HUD Documentation — Evaluations and RL Environments.

An environment is where the agent acts. Everything an agent needs from one is access — a way to act on the system — so that’s all an environment exposes: a capability, a connection the system already speaks.

Capability	What it exposes
`ssh`	Shell + files (bash, SFTP) in a sandboxed workspace
`mcp`	Tools over the Model Context Protocol
`cdp`	Browser control over the Chrome DevTools Protocol
`rfb`	Full computer-use over VNC: screen + keyboard/mouse
`robot`	Schema-driven robot observation/action loop over WebSocket (beta)

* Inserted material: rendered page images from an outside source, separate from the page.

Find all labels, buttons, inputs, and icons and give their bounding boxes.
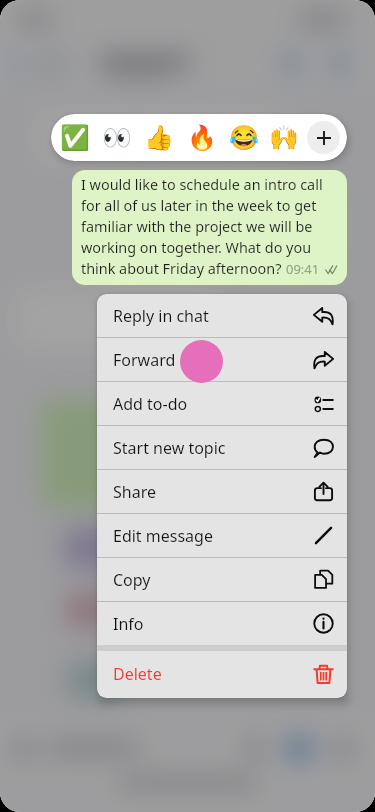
button[interactable]: More reactions — [307, 121, 340, 154]
staticText: 🙌 — [269, 124, 299, 152]
staticText: Share — [113, 481, 156, 503]
staticText: Forward — [113, 349, 176, 371]
button[interactable]: Edit message — [97, 514, 347, 557]
button[interactable]: Share — [97, 470, 347, 513]
staticText: Delete — [113, 663, 162, 685]
staticText: Reply in chat — [113, 305, 209, 327]
staticText: 👍 — [144, 124, 174, 152]
staticText: I would like to schedule an intro call f… — [81, 175, 323, 278]
staticText: 😂 — [229, 124, 259, 152]
staticText: Add to-do — [113, 393, 188, 415]
staticText: Start new topic — [113, 437, 226, 459]
button[interactable]: Delete — [97, 651, 347, 697]
staticText: Edit message — [113, 525, 213, 547]
button[interactable]: Reply in chat — [97, 294, 347, 337]
button[interactable]: ✅ — [59, 122, 91, 154]
button[interactable]: 👀 — [101, 122, 133, 154]
button[interactable]: 🔥 — [186, 122, 218, 154]
staticText: ✅ — [60, 124, 90, 152]
button[interactable]: Add to-do — [97, 382, 347, 425]
staticText: 🔥 — [187, 124, 217, 152]
button[interactable]: 👍 — [143, 122, 175, 154]
button[interactable]: 😂 — [228, 122, 260, 154]
button[interactable]: Copy — [97, 558, 347, 601]
staticText: Copy — [113, 569, 151, 591]
staticText: 09:41 — [286, 260, 320, 278]
staticText: Info — [113, 613, 144, 635]
button[interactable]: Info — [97, 602, 347, 645]
button[interactable]: 🙌 — [268, 122, 300, 154]
staticText: 👀 — [102, 124, 132, 152]
button[interactable]: Forward — [97, 338, 347, 381]
button[interactable]: Start new topic — [97, 426, 347, 469]
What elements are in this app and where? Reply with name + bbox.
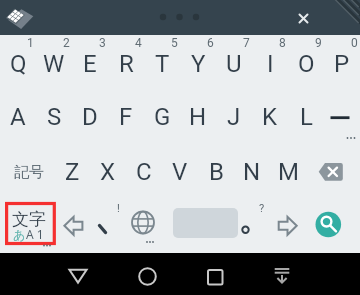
staticText: D xyxy=(82,103,98,131)
button[interactable] xyxy=(144,35,180,89)
staticText: S xyxy=(47,103,62,131)
button[interactable] xyxy=(36,89,72,144)
button[interactable] xyxy=(216,35,252,89)
button[interactable] xyxy=(130,259,164,293)
button[interactable] xyxy=(0,35,36,89)
button[interactable] xyxy=(180,35,216,89)
staticText: 5 xyxy=(171,36,178,50)
staticText: W xyxy=(43,50,65,78)
staticText: 文字 xyxy=(12,209,46,229)
button[interactable] xyxy=(36,35,72,89)
staticText: 9 xyxy=(315,36,322,50)
staticText: Y xyxy=(191,50,206,78)
staticText: 3 xyxy=(99,36,106,50)
staticText: あ xyxy=(13,227,26,242)
staticText: C xyxy=(136,158,152,186)
button[interactable] xyxy=(234,144,270,198)
button[interactable] xyxy=(306,198,360,253)
button[interactable] xyxy=(265,259,299,293)
staticText: F xyxy=(119,103,133,131)
staticText: R xyxy=(119,50,134,78)
button[interactable] xyxy=(252,89,288,144)
staticText: 7 xyxy=(243,36,250,50)
staticText: Q xyxy=(10,50,27,78)
button[interactable] xyxy=(144,89,180,144)
button[interactable] xyxy=(108,89,144,144)
button[interactable] xyxy=(72,35,108,89)
button[interactable] xyxy=(216,89,252,144)
button[interactable] xyxy=(170,198,240,253)
staticText: ? xyxy=(259,202,265,215)
button[interactable] xyxy=(108,35,144,89)
button[interactable] xyxy=(270,144,306,198)
staticText: 6 xyxy=(207,36,214,50)
button[interactable] xyxy=(306,144,360,198)
staticText: V xyxy=(172,158,188,186)
button[interactable] xyxy=(240,198,262,253)
staticText: L xyxy=(300,103,313,131)
button[interactable] xyxy=(288,35,324,89)
staticText: K xyxy=(262,103,278,131)
button[interactable] xyxy=(290,5,316,31)
staticText: E xyxy=(83,50,97,78)
button[interactable] xyxy=(252,35,288,89)
button[interactable] xyxy=(0,198,57,253)
staticText: I xyxy=(267,50,274,78)
button[interactable] xyxy=(198,260,232,294)
staticText: B xyxy=(209,158,224,186)
button[interactable] xyxy=(54,144,90,198)
button[interactable] xyxy=(0,144,54,198)
button[interactable] xyxy=(324,35,360,89)
button[interactable] xyxy=(72,89,108,144)
staticText: T xyxy=(155,50,170,78)
button[interactable] xyxy=(61,259,95,293)
staticText: G xyxy=(154,103,171,131)
staticText: Z xyxy=(65,158,80,186)
staticText: N xyxy=(243,158,261,186)
button[interactable] xyxy=(324,89,360,144)
staticText: 8 xyxy=(279,36,286,50)
staticText: M xyxy=(278,158,299,186)
staticText: 1 xyxy=(27,36,34,50)
staticText: H xyxy=(189,103,207,131)
button[interactable] xyxy=(180,89,216,144)
staticText: X xyxy=(100,158,116,186)
button[interactable] xyxy=(90,144,126,198)
staticText: 2 xyxy=(63,36,70,50)
staticText: P xyxy=(334,50,350,78)
staticText: 記号 xyxy=(14,163,44,182)
staticText: O xyxy=(298,50,315,78)
staticText: 4 xyxy=(135,36,142,50)
staticText: A 1 xyxy=(26,226,44,242)
button[interactable] xyxy=(0,89,36,144)
button[interactable] xyxy=(126,144,162,198)
button[interactable] xyxy=(118,198,170,253)
button[interactable] xyxy=(162,144,198,198)
button[interactable] xyxy=(288,89,324,144)
staticText: ! xyxy=(117,202,120,215)
staticText: A xyxy=(10,103,26,131)
staticText: U xyxy=(226,50,242,78)
button[interactable] xyxy=(198,144,234,198)
button[interactable] xyxy=(57,198,88,253)
staticText: 0 xyxy=(351,36,358,50)
button[interactable] xyxy=(88,198,118,253)
button[interactable] xyxy=(262,198,306,253)
staticText: J xyxy=(227,103,241,131)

A machine has a shell, so it speaks ssh; a web app has a browser, so it speaks cdp. You expose the connection the system already has — no action schema to invent — and the agent drives it natively with its own tools. Two things fall out for free: wrapping any system is trivial, and nothing about the agent is baked in, so the same environment keeps working with any model or harness, today’s or next year’s.

A shell environment

The most common capability is a shell. A Workspace is a sandboxed directory the agent works in over ssh; env.workspace(root) brings it up, publishes its ssh capability, and tears it down with the env — one line, no hook:

env.py

from hud.environment import Environment

env = Environment(name="coder")
env.workspace("workspace")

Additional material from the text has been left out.